*** TASK INPUTS

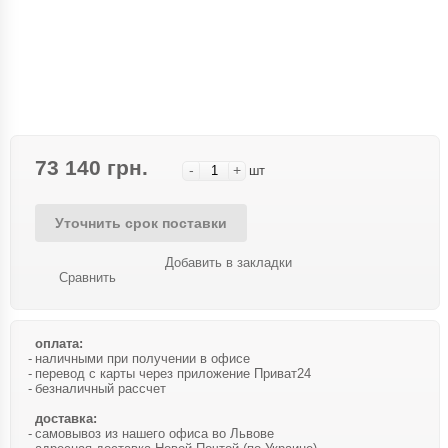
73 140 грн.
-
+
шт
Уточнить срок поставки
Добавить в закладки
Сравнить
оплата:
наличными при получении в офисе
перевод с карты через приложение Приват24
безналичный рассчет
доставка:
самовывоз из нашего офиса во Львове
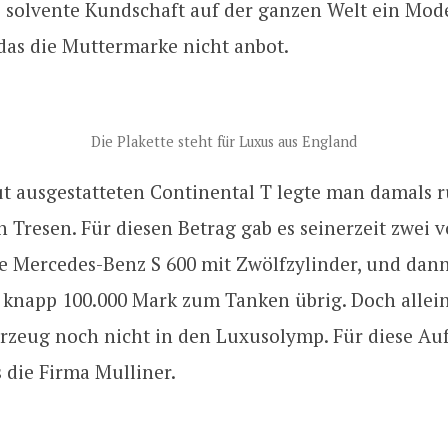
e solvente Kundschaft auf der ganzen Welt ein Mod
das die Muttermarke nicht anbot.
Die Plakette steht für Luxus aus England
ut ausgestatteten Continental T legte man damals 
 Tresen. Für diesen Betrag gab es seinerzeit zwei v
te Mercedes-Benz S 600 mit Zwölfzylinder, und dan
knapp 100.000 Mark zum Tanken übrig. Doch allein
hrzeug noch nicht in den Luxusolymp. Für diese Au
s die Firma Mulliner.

******

▶ [YOUR OBJECTIVE] Without the pictures, return the whole of the data exactly as given.

▶ [EXERCISE RESULT]
73 140 грн.
-
+
шт
Уточнить срок поставки
Добавить в закладки
Сравнить
оплата:
наличными при получении в офисе
перевод с карты через приложение Приват24
безналичный рассчет
доставка:
самовывоз из нашего офиса во Львове
e solvente Kundschaft auf der ganzen Welt ein Mod
das die Muttermarke nicht anbot.
Die Plakette steht für Luxus aus England
ut ausgestatteten Continental T legte man damals 
 Tresen. Für diesen Betrag gab es seinerzeit zwei v
te Mercedes-Benz S 600 mit Zwölfzylinder, und dan
knapp 100.000 Mark zum Tanken übrig. Doch allein
hrzeug noch nicht in den Luxusolymp. Für diese Au
s die Firma Mulliner.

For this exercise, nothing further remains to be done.